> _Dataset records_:
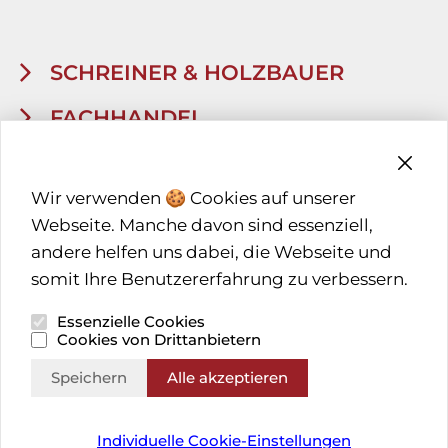
SCHREINER & HOLZBAUER
FACHHANDEL
ARCHITEKTEN & PLANER
Wir verwenden 🍪 Cookies auf unserer
BRUNEX PARTNER
Webseite. Manche davon sind essenziell,
andere helfen uns dabei, die Webseite und
somit Ihre Benutzererfahrung zu verbessern.
Essenzielle Cookies
Cookies von Drittanbietern
BRUNEX
Speichern
Alle akzeptieren
RAUMABSCHLÜSSE
Individuelle Cookie-Einstellungen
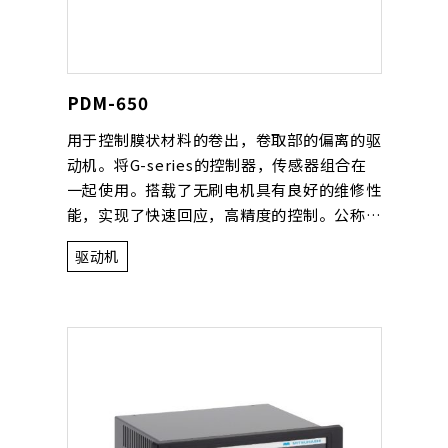
PDM-650
用于控制膜状材料的卷出，卷取部的偏离的驱
动机。将G-series的控制器，传感器组合在
一起使用。搭载了无刷电机具有良好的维修性
能，实现了快速回应，高精度的控制。公称重
量是3000kg。
驱动机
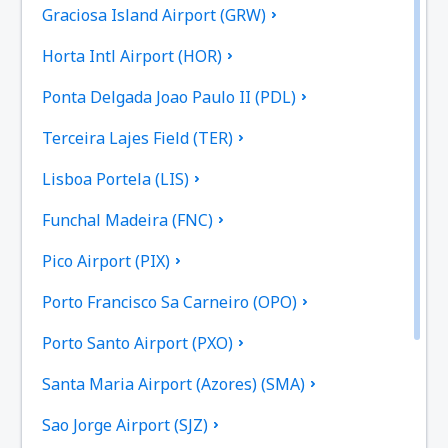
Graciosa Island Airport (GRW)
Horta Intl Airport (HOR)
Ponta Delgada Joao Paulo II (PDL)
Terceira Lajes Field (TER)
Lisboa Portela (LIS)
Funchal Madeira (FNC)
Pico Airport (PIX)
Porto Francisco Sa Carneiro (OPO)
Porto Santo Airport (PXO)
Santa Maria Airport (Azores) (SMA)
Sao Jorge Airport (SJZ)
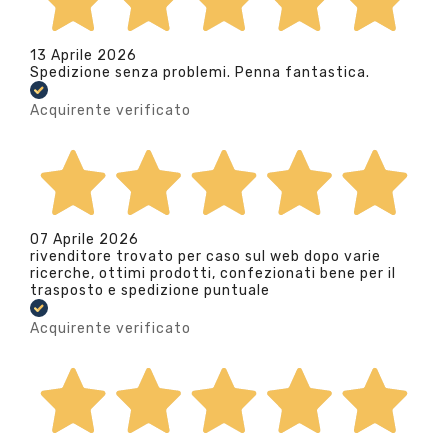
13 Aprile 2026
Spedizione senza problemi. Penna fantastica.
Acquirente verificato
07 Aprile 2026
rivenditore trovato per caso sul web dopo varie
ricerche, ottimi prodotti, confezionati bene per il
trasposto e spedizione puntuale
Acquirente verificato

> _What needs to be done_: Could you print all of the entries above exactly as written, minus the pictures?

> _Exercise response_:
SCHREINER & HOLZBAUER
FACHHANDEL
ARCHITEKTEN & PLANER
Wir verwenden 🍪 Cookies auf unserer
BRUNEX PARTNER
Webseite. Manche davon sind essenziell,
andere helfen uns dabei, die Webseite und
somit Ihre Benutzererfahrung zu verbessern.
Essenzielle Cookies
Cookies von Drittanbietern
BRUNEX
Speichern
Alle akzeptieren
RAUMABSCHLÜSSE
Individuelle Cookie-Einstellungen
PDM-650
用于控制膜状材料的卷出，卷取部的偏离的驱
动机。将G-series的控制器，传感器组合在
一起使用。搭载了无刷电机具有良好的维修性
能，实现了快速回应，高精度的控制。公称重
量是3000kg。
驱动机
Graciosa Island Airport (GRW)
Horta Intl Airport (HOR)
Ponta Delgada Joao Paulo II (PDL)
Terceira Lajes Field (TER)
Lisboa Portela (LIS)
Funchal Madeira (FNC)
Pico Airport (PIX)
Porto Francisco Sa Carneiro (OPO)
Porto Santo Airport (PXO)
Santa Maria Airport (Azores) (SMA)
Sao Jorge Airport (SJZ)
13 Aprile 2026
Spedizione senza problemi. Penna fantastica.
Acquirente verificato
07 Aprile 2026
rivenditore trovato per caso sul web dopo varie
ricerche, ottimi prodotti, confezionati bene per il
trasposto e spedizione puntuale
Acquirente verificato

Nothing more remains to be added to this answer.